_ASSIGNMENT_
Wherever the string "bracket" shows up in the records below, return that line.

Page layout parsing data
::::::::
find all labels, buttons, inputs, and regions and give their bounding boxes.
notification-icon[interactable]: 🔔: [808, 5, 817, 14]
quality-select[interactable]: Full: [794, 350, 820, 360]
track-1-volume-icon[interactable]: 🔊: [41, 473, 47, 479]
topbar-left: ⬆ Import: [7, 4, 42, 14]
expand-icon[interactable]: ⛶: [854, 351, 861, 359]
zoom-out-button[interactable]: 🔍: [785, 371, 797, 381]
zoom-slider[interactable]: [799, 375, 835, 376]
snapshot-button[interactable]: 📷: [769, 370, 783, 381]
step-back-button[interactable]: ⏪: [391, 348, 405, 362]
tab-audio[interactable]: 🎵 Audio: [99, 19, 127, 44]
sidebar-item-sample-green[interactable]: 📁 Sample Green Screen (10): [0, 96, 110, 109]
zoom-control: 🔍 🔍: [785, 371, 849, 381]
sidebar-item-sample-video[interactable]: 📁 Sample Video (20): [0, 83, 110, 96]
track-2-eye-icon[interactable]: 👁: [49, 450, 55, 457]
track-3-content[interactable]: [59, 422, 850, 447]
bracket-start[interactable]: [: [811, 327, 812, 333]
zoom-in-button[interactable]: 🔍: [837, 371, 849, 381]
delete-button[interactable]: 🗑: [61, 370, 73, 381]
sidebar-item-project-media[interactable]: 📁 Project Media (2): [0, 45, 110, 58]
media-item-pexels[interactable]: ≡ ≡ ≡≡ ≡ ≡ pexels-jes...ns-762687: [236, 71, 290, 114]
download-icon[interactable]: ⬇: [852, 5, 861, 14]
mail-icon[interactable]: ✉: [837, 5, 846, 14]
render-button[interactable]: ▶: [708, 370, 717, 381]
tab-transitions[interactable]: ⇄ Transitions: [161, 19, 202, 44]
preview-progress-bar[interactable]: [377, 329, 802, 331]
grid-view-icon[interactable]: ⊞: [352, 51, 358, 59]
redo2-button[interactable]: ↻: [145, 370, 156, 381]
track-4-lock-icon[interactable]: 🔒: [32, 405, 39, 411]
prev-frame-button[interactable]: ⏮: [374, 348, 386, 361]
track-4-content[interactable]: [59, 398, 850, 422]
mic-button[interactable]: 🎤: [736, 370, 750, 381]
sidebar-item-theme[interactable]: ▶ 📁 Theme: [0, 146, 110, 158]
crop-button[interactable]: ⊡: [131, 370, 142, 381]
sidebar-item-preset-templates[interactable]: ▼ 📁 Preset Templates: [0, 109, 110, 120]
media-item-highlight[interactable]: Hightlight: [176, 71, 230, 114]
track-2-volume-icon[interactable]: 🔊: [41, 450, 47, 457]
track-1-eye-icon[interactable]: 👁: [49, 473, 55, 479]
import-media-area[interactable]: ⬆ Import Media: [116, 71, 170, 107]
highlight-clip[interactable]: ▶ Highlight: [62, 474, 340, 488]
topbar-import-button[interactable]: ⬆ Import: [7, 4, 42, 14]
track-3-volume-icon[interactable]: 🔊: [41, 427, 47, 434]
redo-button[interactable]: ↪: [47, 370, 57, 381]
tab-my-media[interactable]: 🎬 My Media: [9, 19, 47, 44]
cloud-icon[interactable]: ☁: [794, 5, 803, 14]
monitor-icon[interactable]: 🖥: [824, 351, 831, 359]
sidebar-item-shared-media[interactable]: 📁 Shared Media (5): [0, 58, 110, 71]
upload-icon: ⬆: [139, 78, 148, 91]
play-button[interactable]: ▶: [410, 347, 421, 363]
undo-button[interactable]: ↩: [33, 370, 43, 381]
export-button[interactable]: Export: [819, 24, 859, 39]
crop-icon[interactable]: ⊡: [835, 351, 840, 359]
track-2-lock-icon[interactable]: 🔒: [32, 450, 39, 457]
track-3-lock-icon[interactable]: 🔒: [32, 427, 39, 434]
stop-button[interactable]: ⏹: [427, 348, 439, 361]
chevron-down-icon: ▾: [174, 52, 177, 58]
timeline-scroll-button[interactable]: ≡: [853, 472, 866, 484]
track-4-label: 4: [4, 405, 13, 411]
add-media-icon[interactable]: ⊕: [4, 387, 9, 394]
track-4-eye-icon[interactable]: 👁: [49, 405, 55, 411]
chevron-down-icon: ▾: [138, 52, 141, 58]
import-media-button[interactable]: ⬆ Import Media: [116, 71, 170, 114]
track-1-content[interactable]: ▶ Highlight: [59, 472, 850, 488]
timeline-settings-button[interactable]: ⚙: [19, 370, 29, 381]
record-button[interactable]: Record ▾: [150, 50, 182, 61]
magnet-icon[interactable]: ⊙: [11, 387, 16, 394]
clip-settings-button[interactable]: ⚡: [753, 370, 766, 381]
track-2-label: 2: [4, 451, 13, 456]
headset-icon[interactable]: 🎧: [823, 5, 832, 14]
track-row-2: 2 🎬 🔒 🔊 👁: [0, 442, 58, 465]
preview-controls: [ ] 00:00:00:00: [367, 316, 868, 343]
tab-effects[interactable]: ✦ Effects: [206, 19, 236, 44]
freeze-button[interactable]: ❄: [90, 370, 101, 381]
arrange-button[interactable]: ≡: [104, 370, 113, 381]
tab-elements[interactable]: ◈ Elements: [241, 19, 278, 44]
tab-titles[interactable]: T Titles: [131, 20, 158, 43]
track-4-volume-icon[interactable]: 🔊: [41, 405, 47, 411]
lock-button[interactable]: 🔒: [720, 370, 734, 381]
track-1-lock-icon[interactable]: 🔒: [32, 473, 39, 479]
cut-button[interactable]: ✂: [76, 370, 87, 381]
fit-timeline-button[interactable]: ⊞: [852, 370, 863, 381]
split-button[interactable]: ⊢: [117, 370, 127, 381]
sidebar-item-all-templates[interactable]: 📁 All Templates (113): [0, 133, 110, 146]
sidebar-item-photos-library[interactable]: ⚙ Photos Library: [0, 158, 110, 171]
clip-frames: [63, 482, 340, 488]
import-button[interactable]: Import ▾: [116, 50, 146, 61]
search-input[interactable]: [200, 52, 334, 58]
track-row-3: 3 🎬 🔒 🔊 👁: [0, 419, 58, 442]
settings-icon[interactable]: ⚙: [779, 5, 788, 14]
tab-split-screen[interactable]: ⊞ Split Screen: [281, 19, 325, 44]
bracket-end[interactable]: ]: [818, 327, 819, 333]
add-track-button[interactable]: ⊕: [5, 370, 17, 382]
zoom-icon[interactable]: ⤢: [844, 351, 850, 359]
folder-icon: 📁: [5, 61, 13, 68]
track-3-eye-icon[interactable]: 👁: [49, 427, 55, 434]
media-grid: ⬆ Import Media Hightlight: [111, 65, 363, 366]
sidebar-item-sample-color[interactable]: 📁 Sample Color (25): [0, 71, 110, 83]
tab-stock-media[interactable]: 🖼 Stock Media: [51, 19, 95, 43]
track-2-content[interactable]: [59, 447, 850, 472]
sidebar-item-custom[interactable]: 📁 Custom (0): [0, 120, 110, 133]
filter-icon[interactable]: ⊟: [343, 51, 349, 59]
::::::::
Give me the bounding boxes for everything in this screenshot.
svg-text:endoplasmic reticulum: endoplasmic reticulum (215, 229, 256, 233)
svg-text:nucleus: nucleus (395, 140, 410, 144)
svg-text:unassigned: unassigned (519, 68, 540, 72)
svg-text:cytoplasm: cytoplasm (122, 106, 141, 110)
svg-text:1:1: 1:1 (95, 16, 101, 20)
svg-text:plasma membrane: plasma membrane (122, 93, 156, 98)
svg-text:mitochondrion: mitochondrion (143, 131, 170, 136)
::::::::
_RESULT OF THE EXERCISE_
bracket-start[interactable]: [: [811, 327, 812, 333]
bracket-end[interactable]: ]: [818, 327, 819, 333]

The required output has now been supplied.